The San Gabriel Valley, located just east of Los Angeles, is home to the largest concentration of Asian American communities in the country and remains a historically important enclave for recent Asian immigrants.
The sky is an ever-changing canvas of sights—a warm sunrise over a town, a dramatic pattern of clouds, a flock of birds doing a choreographed dance across a skyline.
88rising, an Asian media collective, wanted to turn this canvas into a sensory feast by adding a soundtrack to it. How might a song react and respond to the changing rhythms and moods of a skyline in real-time? To answer that question, they looked no farther than the San Gabriel Valley, located just east of Los Angeles and home to the largest concentration of Asian American communities in the country.
Using a video feed streaming from an overlook above the Valley, the installation took 88rising artist Warren Hue’s track “Too Many Tears” and remixed it using AI as it reacted to events in the landscape and skyline in real-time.
As the first single from 88rising’s new compilation album “Head in the Clouds 3,” the visuals for the experience look to the clouds for cues to add musical embellishments when they appear.

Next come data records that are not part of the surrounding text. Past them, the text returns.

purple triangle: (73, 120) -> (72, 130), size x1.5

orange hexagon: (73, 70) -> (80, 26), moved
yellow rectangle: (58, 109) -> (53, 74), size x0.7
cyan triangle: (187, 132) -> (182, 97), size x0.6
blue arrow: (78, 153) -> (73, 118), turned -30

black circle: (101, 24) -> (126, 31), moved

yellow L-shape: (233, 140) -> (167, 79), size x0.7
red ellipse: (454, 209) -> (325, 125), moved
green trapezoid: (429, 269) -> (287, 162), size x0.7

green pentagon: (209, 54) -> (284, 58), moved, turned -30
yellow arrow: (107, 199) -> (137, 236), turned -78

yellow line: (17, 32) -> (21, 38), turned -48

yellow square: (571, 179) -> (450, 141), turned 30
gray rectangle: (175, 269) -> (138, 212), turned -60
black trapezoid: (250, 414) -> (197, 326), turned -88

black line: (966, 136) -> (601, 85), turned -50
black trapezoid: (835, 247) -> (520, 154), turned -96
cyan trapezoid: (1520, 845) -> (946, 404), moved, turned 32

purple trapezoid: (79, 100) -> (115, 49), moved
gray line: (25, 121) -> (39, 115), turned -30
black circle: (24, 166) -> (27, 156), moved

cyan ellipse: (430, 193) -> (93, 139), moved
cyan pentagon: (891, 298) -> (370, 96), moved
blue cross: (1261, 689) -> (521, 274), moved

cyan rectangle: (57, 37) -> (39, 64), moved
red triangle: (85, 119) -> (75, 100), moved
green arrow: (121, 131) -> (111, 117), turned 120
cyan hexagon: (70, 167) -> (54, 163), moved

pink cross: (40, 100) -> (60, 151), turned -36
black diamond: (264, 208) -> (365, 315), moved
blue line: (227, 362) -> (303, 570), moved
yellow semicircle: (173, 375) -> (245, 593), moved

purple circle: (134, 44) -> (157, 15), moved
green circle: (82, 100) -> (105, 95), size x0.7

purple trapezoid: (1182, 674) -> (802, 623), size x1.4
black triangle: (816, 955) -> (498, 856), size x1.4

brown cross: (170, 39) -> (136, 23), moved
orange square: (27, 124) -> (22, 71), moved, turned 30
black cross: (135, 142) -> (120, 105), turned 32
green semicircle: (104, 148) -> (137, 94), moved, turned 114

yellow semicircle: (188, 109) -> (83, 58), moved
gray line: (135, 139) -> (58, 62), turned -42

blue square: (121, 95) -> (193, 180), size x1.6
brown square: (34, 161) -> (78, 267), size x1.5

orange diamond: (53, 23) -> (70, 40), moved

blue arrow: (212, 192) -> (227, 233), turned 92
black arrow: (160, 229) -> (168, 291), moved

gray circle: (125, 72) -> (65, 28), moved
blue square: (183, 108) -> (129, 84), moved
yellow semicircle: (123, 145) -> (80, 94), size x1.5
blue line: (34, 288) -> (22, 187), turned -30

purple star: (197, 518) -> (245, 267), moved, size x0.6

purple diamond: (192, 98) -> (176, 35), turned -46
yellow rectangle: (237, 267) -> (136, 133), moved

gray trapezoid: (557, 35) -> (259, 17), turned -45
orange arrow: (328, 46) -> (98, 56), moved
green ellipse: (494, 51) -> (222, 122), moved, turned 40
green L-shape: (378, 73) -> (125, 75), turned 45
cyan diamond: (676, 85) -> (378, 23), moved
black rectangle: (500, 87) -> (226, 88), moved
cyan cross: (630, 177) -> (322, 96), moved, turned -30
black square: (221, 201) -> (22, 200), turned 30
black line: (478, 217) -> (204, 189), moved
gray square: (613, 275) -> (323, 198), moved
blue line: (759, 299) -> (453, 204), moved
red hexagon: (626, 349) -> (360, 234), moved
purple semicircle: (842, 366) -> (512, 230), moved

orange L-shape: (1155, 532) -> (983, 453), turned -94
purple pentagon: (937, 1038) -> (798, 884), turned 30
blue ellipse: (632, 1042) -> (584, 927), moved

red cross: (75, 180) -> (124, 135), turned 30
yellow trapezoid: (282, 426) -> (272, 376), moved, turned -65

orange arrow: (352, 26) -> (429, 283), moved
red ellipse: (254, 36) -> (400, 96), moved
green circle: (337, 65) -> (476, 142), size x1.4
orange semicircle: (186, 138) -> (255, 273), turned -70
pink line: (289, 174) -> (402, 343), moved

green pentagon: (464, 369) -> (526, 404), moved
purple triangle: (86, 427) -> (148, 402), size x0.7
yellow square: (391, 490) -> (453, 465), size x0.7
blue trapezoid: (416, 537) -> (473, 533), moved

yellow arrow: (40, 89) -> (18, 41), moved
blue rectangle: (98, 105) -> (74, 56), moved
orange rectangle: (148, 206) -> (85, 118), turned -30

It’s a whole new way to experience Hue’s song—not only sonically, but also visually. For example, as dawn rises above the Valley, the track has an ethereal, optimistic feel. Drum patterns are sparse, and audio effects like reverb float over the ambient but harmonious track.
Experience “Too Many Tears” for yourself—the singles from the installation are available on SoundCloud.
Our mission at 88rising is simple—to create a platform to celebrate Asian creatives around the world.
Self reflection, shared experiences
Sean Miyashiro, founder and CEO of 88rising, wanted to offer both meditative and inspiring moments for listeners. It was also important to the creative team that the project showcase a place that’s significant to Asian American communities, reflecting on a broader shared experience around the constant nature of change.
This was especially true for Warren Hue, who wrote “Too Many Tears” in response to his experiences as an Asian artist: “’[It’s] a hip-hop and R&B song that I wrote with a unique beat and structure—reflecting on myself and my dreams and the reality of how people treat me.,”
The project is part of an evolution of Microsoft AI-powered musical collaborations, from Julianna Barwick to and Björk and now Warren Hue. But “Too Many Tears” is very much situated in a specific place, a digital manifestation of 88rising’s mission to amplify the voices of Asian and Asian American artists.